Você já dormiu com alguém que ronca?
Ela já!
“Preciso deitar e dormir antes dele.”
– Boa noite, amor.
“Boa noite, meu dengo. Não dorme não, espere que eu durma primeiro.”
Ele com a cara mais indignada do mundo:
– Falou aquela que não ronca.
“Meu ronco é mansinho, nem te atrapalha.”
– Não? Você não ouve, por isso pensa assim.
Silêncio.
Após meio segundo de silêncio houve um helicóptero que se aproxima.
Primeiro mansa e delicadamente.
“Eu não acredito que Ele já dormiu. Não é possível.”
Depois com maior velocidade e dinamismo, parece que vai levantar voo a qualquer momento.
“Misericórdia! Como dorme rápido esse homem.”
Chacoalha o moço com força e ele dá um longo suspiro e muda de posição:
“Amor, você disse que ia me esperar dormir primeiro.”
– Estou esperando.
“Tá nada. O ronco já está comendo solto. Vai ler um livro enquanto eu durmo. Juro que pego no sono rápido.”
– Hum hum.
Vira para o outro lado e continua dormindo, ainda em absoluto silêncio.
“Dorme, dorme, dorme. Dorme rápido antes que ele volte a roncar.”
O helicóptero começa a fazer seu barulho característico e Ela nem vê quando pega no sono.
A moça sabe que também ronca depois que dorme. Algumas vezes, Ele a filmou para provar que também é incomodado durante a noite. E o pior, o ronco dela, cada noite, é de um jeito, não existe essa história de ser apenas uma coisa, somente o helicóptero.
A noite passa tranquilamente, ao menos para Ela, mas, de manhã logo cedo, junto com a chegada do sol, Ela escuta o helicóptero voando baixo, bem no seu ouvido.
Sacode de um lado, sacode do outro e nada.
“Eu não quero acordar tão cedo, mereço dormir até o despertador tocar.”
Sacode de um jeito e Ele para. Antes que seu braço se acomode na cama, o helicóptero volta.
“Tadinho, já dormi a noite inteira, deixe-me ver se consigo administrar esse ronco. Como será que consigo colocá-lo dentro do meu sono?”
Pensou Ela, complacente com o seu amor.
“Vou pensar que estou em um heliporto esperando meu helicóptero particular, assim, consigo colocar o ronco dele no meu sonho e durmo.”
De um minuto para o outro Ela estava em uma sala onde amigos que há muito Ela não via separavam roupas para um bazar.

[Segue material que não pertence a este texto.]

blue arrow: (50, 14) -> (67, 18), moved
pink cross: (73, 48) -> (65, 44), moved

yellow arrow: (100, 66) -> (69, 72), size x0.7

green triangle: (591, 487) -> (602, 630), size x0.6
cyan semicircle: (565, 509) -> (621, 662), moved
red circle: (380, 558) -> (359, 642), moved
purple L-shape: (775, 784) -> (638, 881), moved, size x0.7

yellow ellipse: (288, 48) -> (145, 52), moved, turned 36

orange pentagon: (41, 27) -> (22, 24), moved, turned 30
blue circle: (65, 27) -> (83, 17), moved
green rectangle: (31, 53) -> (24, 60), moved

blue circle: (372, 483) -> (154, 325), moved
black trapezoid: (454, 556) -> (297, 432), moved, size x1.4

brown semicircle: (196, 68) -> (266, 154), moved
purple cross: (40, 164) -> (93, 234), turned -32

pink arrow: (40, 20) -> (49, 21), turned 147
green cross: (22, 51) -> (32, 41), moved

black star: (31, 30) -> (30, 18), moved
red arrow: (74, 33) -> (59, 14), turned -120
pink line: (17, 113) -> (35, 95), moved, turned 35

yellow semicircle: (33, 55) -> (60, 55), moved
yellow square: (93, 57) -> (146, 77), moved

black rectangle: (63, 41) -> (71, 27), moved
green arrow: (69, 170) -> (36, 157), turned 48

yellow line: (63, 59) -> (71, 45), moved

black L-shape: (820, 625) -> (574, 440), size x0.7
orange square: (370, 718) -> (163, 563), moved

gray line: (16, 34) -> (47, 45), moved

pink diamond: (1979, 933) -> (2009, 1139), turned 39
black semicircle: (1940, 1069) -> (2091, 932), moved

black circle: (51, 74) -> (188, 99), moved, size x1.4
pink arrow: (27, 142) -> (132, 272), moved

Foi quando sua tia, que nem frequenta aquela comunidade, chegou e começou a tumultuar o ambiente. Falando umas coisas desconexas, atrapalhando o começo da reunião que aconteceria enquanto eles separavam as roupas.
Ela, que nunca se posicionava em situações de conflito, resolveu intervir:
“Então tá, tia. Vamos agora orar para começar a reunião. – a tia parece que concordou e ficou em silêncio.- Senhor Deus, obrigada por estarmos aqui reunidos…”
Foi quando Ela sentiu seu corpo todo chacoalhar:
– Amor, amor, acorda! Você está falando.
Ela acordou assustada:
“Eu falando? Claro que não!”
– Você estava falando, orando, menina! Oque aconteceu?
“Eu não! Eu acabei de conseguir dormir. Coloquei seu ronco no meio do meu sonho. Tudo estava se encaixando direitinho. Minha tia estava falando, cada vez que você roncava era ela falando e aí eu dormia sem atropelos. Por que você me acordou?”
A indignação tomara conta da moça.
– Você dorme tranquilamente e eu? Como eu fico?
E foi assim que os dois começaram o dia azedos.
Ela, porque tivera o seu drible do ronco interrompido e Ele, porque fora acordado por sua fala inesperada.
– Não tem jeito. De hoje não passa, vamos marcar a consulta com o especialista do sono ou dormir em quartos separados.
E foram, cada um para o seu lado, destilar seu azedume.